A new study that may bring a smile to the face of teenagers concluded that not all zit bacterias are bad – on the contrary, some can make your skin glow.
Everyone’s skin is crawling with this type of bacteria – everyone’s! The thing is, only about 1 in 5 people develop acne, and why only they get it has not been answered – yet. According to researchers from UCLA, the microbes that cause the most common form of acne come in two types: “good” type that keeps the skin glowing and the “bad” variety that causes pimples.
We all have our own facial microbial fauna, which, though not as exotic as that in the belly button, is still varied and important. Despite what advertisements will tell you, there is no big cure for all cases of acne, because each person’s skin bacteria is different, and while one treatment may be good for some, it won’t be good for all. And while we’re at it, here’s how you pop a pimple the right way.
“We hope to apply our findings to develop new strategies that stop blemishes before they start,” said lead researcher Huiying Li of the David Geffen School of Medicine at UCLA. Li added the findings would allow dermatologists to personalize acne treatment based on “each patient’s unique cocktail of skin bacteria.”
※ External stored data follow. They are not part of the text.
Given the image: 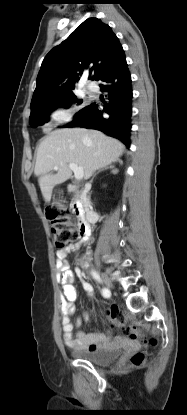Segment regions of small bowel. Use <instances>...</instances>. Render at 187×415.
<instances>
[{
  "label": "small bowel",
  "mask_w": 187,
  "mask_h": 415,
  "mask_svg": "<svg viewBox=\"0 0 187 415\" xmlns=\"http://www.w3.org/2000/svg\"><path fill=\"white\" fill-rule=\"evenodd\" d=\"M80 248V245H73L65 250L57 251L56 253V266L58 269V281L63 287V298L61 300V311H62V330L65 344L73 349L78 350H101L110 346L114 341L110 340L108 336H105L99 332L84 333L82 331L74 332V326L71 323L70 317L74 314V302L77 298V291L74 286L75 275L70 269L67 262V256L69 252L76 251ZM75 274L83 278L85 276L84 271L77 267ZM82 286L89 297H93L94 291L92 285L83 281ZM87 319V316L78 317L76 326L79 327L83 320ZM122 338H118V341Z\"/></svg>",
  "instance_id": "small-bowel-1"
}]
</instances>
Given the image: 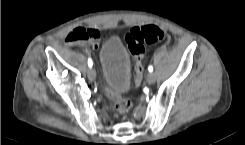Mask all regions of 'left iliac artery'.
I'll return each instance as SVG.
<instances>
[{"label": "left iliac artery", "instance_id": "44dca946", "mask_svg": "<svg viewBox=\"0 0 245 145\" xmlns=\"http://www.w3.org/2000/svg\"><path fill=\"white\" fill-rule=\"evenodd\" d=\"M148 71H149V72H152V71H153V66L150 65V66L148 67Z\"/></svg>", "mask_w": 245, "mask_h": 145}]
</instances>
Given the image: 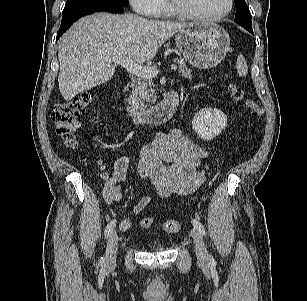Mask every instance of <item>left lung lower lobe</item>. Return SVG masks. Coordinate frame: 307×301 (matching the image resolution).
<instances>
[{
	"label": "left lung lower lobe",
	"mask_w": 307,
	"mask_h": 301,
	"mask_svg": "<svg viewBox=\"0 0 307 301\" xmlns=\"http://www.w3.org/2000/svg\"><path fill=\"white\" fill-rule=\"evenodd\" d=\"M246 30H248L250 33H252V34H254L253 33V30H252V28H250V27H247V28H245Z\"/></svg>",
	"instance_id": "0a47b994"
}]
</instances>
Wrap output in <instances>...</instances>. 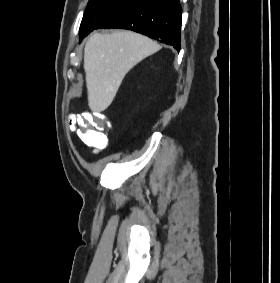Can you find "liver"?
<instances>
[{
    "label": "liver",
    "mask_w": 280,
    "mask_h": 283,
    "mask_svg": "<svg viewBox=\"0 0 280 283\" xmlns=\"http://www.w3.org/2000/svg\"><path fill=\"white\" fill-rule=\"evenodd\" d=\"M159 45L131 31L94 33L84 49L88 105L92 112L104 111L112 103L126 73Z\"/></svg>",
    "instance_id": "liver-1"
}]
</instances>
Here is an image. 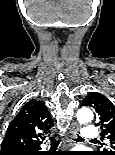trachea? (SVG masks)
I'll list each match as a JSON object with an SVG mask.
<instances>
[{"label":"trachea","instance_id":"3493384b","mask_svg":"<svg viewBox=\"0 0 115 155\" xmlns=\"http://www.w3.org/2000/svg\"><path fill=\"white\" fill-rule=\"evenodd\" d=\"M49 140L51 142V145H58L60 143L59 140H57L54 136L49 137ZM75 141H83L84 139L81 138L79 135L76 139H74Z\"/></svg>","mask_w":115,"mask_h":155}]
</instances>
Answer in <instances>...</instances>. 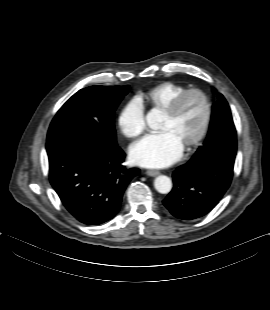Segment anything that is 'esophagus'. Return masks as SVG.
<instances>
[{
	"mask_svg": "<svg viewBox=\"0 0 270 310\" xmlns=\"http://www.w3.org/2000/svg\"><path fill=\"white\" fill-rule=\"evenodd\" d=\"M146 174H147L148 176L155 177V176H158V175L160 174V172L157 171V170H147V171H146Z\"/></svg>",
	"mask_w": 270,
	"mask_h": 310,
	"instance_id": "34e87169",
	"label": "esophagus"
}]
</instances>
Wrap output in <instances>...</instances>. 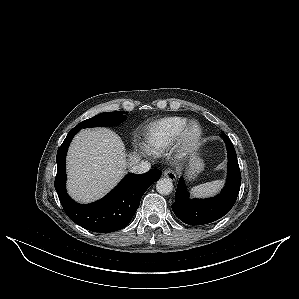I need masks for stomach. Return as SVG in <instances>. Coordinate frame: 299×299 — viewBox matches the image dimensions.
I'll use <instances>...</instances> for the list:
<instances>
[{
	"mask_svg": "<svg viewBox=\"0 0 299 299\" xmlns=\"http://www.w3.org/2000/svg\"><path fill=\"white\" fill-rule=\"evenodd\" d=\"M204 169L203 160L198 156H192L188 170L186 172V177L189 181L196 178V176Z\"/></svg>",
	"mask_w": 299,
	"mask_h": 299,
	"instance_id": "1",
	"label": "stomach"
}]
</instances>
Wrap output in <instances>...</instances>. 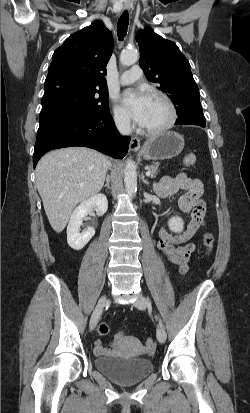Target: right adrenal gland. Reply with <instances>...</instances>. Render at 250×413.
<instances>
[{"mask_svg":"<svg viewBox=\"0 0 250 413\" xmlns=\"http://www.w3.org/2000/svg\"><path fill=\"white\" fill-rule=\"evenodd\" d=\"M104 188H110V176L109 175H107V177H106V184L104 185Z\"/></svg>","mask_w":250,"mask_h":413,"instance_id":"right-adrenal-gland-1","label":"right adrenal gland"}]
</instances>
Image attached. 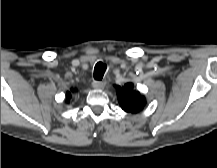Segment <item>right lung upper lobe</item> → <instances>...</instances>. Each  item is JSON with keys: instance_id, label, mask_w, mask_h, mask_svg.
Here are the masks:
<instances>
[{"instance_id": "cb5924a9", "label": "right lung upper lobe", "mask_w": 217, "mask_h": 168, "mask_svg": "<svg viewBox=\"0 0 217 168\" xmlns=\"http://www.w3.org/2000/svg\"><path fill=\"white\" fill-rule=\"evenodd\" d=\"M74 90L71 89V92H73ZM71 92H67L66 98L69 100L71 98Z\"/></svg>"}]
</instances>
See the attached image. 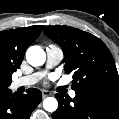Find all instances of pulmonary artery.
Returning <instances> with one entry per match:
<instances>
[{"label":"pulmonary artery","instance_id":"1","mask_svg":"<svg viewBox=\"0 0 119 119\" xmlns=\"http://www.w3.org/2000/svg\"><path fill=\"white\" fill-rule=\"evenodd\" d=\"M63 59V51L60 47L56 45L49 44L46 46V69H51L61 62ZM42 77V73L37 72L24 77L17 78L13 80L11 88L16 90L20 87H29L37 83ZM70 97L74 98L76 96L75 91H70Z\"/></svg>","mask_w":119,"mask_h":119}]
</instances>
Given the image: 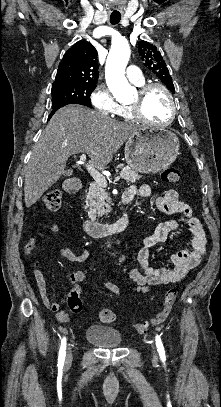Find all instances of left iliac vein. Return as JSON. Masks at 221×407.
<instances>
[{"mask_svg": "<svg viewBox=\"0 0 221 407\" xmlns=\"http://www.w3.org/2000/svg\"><path fill=\"white\" fill-rule=\"evenodd\" d=\"M152 353H153V358H154L155 360H157L158 356H157V352H156L154 346H152Z\"/></svg>", "mask_w": 221, "mask_h": 407, "instance_id": "1", "label": "left iliac vein"}]
</instances>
In the study, Li and colleagues used a type of pore-extracting strypes to collect samples of Propionibacterium acnes (acne bacteria) from 100 volunteers — half of which had pimples. The bacteria lurks deep inside your pores, sometimes causing and irritation to your body’s immune system which results in a red bump we call a pimple. From those samples alone, researchers gathered 66 different strains of bacteria; they tried to differentiate between genes unique to each variety that might distinguish clear skin from pimply. The first conclusion:
“Two unique strains of P. acnes appeared in one out of five volunteers with acne, but rarely occurred in clear-skinned people,” said Dr. Noah Craft, a dermatologist and director of the Center for Immunotherapeutics Research at LA BioMed at Harbor–UCLA Medical Center.
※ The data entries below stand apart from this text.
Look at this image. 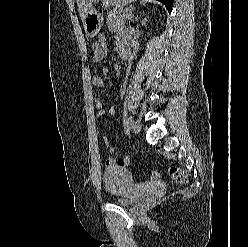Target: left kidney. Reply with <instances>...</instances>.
Here are the masks:
<instances>
[{"label": "left kidney", "instance_id": "5707ae66", "mask_svg": "<svg viewBox=\"0 0 248 247\" xmlns=\"http://www.w3.org/2000/svg\"><path fill=\"white\" fill-rule=\"evenodd\" d=\"M145 23H146V19H144V21H143V24L145 25Z\"/></svg>", "mask_w": 248, "mask_h": 247}]
</instances>
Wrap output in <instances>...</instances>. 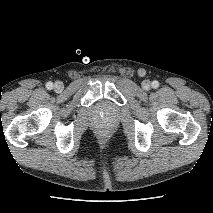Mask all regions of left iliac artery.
<instances>
[{
    "mask_svg": "<svg viewBox=\"0 0 213 213\" xmlns=\"http://www.w3.org/2000/svg\"><path fill=\"white\" fill-rule=\"evenodd\" d=\"M152 87L154 88V89H156V88H158L159 87V82L158 81H153L152 82Z\"/></svg>",
    "mask_w": 213,
    "mask_h": 213,
    "instance_id": "44dca946",
    "label": "left iliac artery"
}]
</instances>
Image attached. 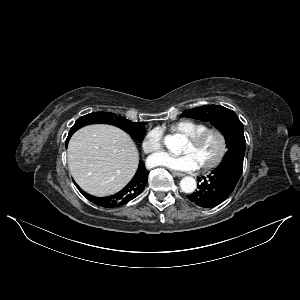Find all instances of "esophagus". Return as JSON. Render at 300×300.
<instances>
[{
    "label": "esophagus",
    "mask_w": 300,
    "mask_h": 300,
    "mask_svg": "<svg viewBox=\"0 0 300 300\" xmlns=\"http://www.w3.org/2000/svg\"><path fill=\"white\" fill-rule=\"evenodd\" d=\"M172 174H173L174 176H177V177H182V176L185 175L184 173L178 172V171H172Z\"/></svg>",
    "instance_id": "esophagus-1"
}]
</instances>
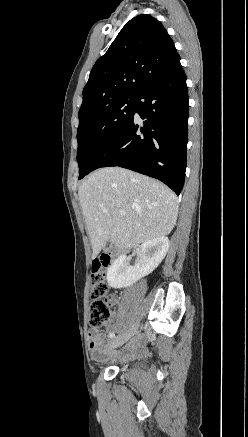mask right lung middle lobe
<instances>
[{"label":"right lung middle lobe","mask_w":248,"mask_h":437,"mask_svg":"<svg viewBox=\"0 0 248 437\" xmlns=\"http://www.w3.org/2000/svg\"><path fill=\"white\" fill-rule=\"evenodd\" d=\"M135 97L120 99L79 123V179L90 173L95 159L116 139L134 115Z\"/></svg>","instance_id":"right-lung-middle-lobe-1"}]
</instances>
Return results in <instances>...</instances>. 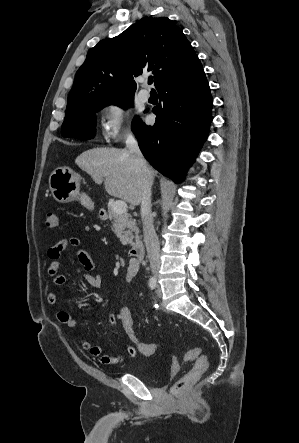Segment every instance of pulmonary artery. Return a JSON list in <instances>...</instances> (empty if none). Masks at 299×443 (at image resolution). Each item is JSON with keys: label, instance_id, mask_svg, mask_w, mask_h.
I'll return each mask as SVG.
<instances>
[{"label": "pulmonary artery", "instance_id": "pulmonary-artery-1", "mask_svg": "<svg viewBox=\"0 0 299 443\" xmlns=\"http://www.w3.org/2000/svg\"><path fill=\"white\" fill-rule=\"evenodd\" d=\"M142 83L145 84V80H142ZM150 95L149 92L147 90H141L139 93V99L143 102H147L149 99Z\"/></svg>", "mask_w": 299, "mask_h": 443}]
</instances>
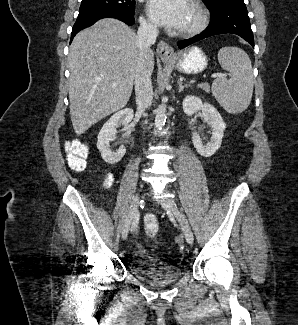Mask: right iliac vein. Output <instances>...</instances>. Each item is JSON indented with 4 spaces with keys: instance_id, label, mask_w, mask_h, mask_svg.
I'll use <instances>...</instances> for the list:
<instances>
[{
    "instance_id": "right-iliac-vein-1",
    "label": "right iliac vein",
    "mask_w": 298,
    "mask_h": 325,
    "mask_svg": "<svg viewBox=\"0 0 298 325\" xmlns=\"http://www.w3.org/2000/svg\"><path fill=\"white\" fill-rule=\"evenodd\" d=\"M139 201H140L139 194H135L132 198L129 211H128L127 217L125 219L123 228H122V238L123 239H126L128 236V232L130 230L132 220H133L135 213L137 212L138 207H139Z\"/></svg>"
}]
</instances>
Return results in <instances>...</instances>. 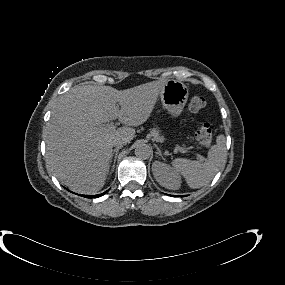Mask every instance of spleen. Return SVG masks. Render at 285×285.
Here are the masks:
<instances>
[{"label":"spleen","instance_id":"spleen-1","mask_svg":"<svg viewBox=\"0 0 285 285\" xmlns=\"http://www.w3.org/2000/svg\"><path fill=\"white\" fill-rule=\"evenodd\" d=\"M225 157V137L218 135L216 144L209 150L204 163L176 158L172 161V169L175 173L182 175L191 188L198 189L211 182Z\"/></svg>","mask_w":285,"mask_h":285}]
</instances>
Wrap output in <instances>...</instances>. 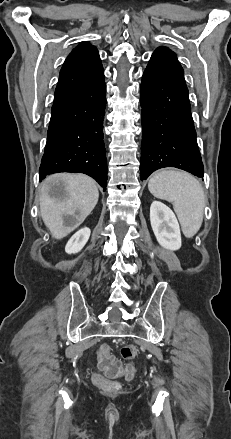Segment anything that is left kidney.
Listing matches in <instances>:
<instances>
[{
	"label": "left kidney",
	"instance_id": "5707ae66",
	"mask_svg": "<svg viewBox=\"0 0 231 439\" xmlns=\"http://www.w3.org/2000/svg\"><path fill=\"white\" fill-rule=\"evenodd\" d=\"M151 227L158 243L165 249L178 250L181 247L180 227L172 210L160 201H153L150 207Z\"/></svg>",
	"mask_w": 231,
	"mask_h": 439
}]
</instances>
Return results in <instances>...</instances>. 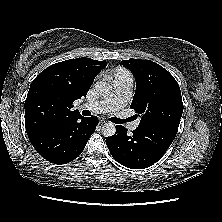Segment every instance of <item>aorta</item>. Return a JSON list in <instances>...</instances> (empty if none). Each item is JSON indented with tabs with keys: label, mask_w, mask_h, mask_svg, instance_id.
Masks as SVG:
<instances>
[{
	"label": "aorta",
	"mask_w": 222,
	"mask_h": 222,
	"mask_svg": "<svg viewBox=\"0 0 222 222\" xmlns=\"http://www.w3.org/2000/svg\"><path fill=\"white\" fill-rule=\"evenodd\" d=\"M95 88L99 92V94L102 96H107L112 91V86L109 83L104 82V81L97 82L95 84ZM115 132H116V128L112 122L105 123L102 127V134L105 137L113 136Z\"/></svg>",
	"instance_id": "obj_1"
}]
</instances>
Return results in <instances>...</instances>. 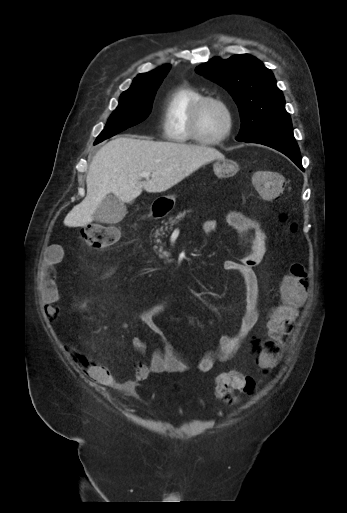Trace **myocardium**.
Returning <instances> with one entry per match:
<instances>
[{
	"label": "myocardium",
	"instance_id": "obj_1",
	"mask_svg": "<svg viewBox=\"0 0 347 513\" xmlns=\"http://www.w3.org/2000/svg\"><path fill=\"white\" fill-rule=\"evenodd\" d=\"M209 102L217 103L223 107L227 115V128L223 134L216 138H205L199 131V116L203 106ZM234 128V112L230 104L219 97L204 95L194 105L190 113L189 130L191 136L198 142L204 145H217L225 141L232 133Z\"/></svg>",
	"mask_w": 347,
	"mask_h": 513
}]
</instances>
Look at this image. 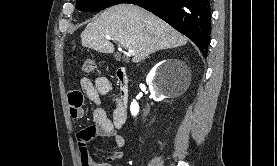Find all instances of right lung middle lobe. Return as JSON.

The second conclusion was more interesting: a third strain that commonly showed up in volunteers with healthy skin but only rarely in those with pimples.
“We suspect that this strain contains a natural defense mechanism that enables it to recognize attackers and destroy them before they infect the bacterial cell,” Li said in a statement.
They believe that increasing the amount of “good” acne bacteria, perhaps through the form of a cream could stop pimples in their tracks:
“This P. acnes strain may protect the skin, much like yogurt’s live bacteria help defend the gut from harmful bugs,” Li said. “Our next step will be to investigate whether a probiotic cream can block bad bacteria from invading the skin and prevent pimples before they start.”
Research was published in the Journal of Investigative Dermatology.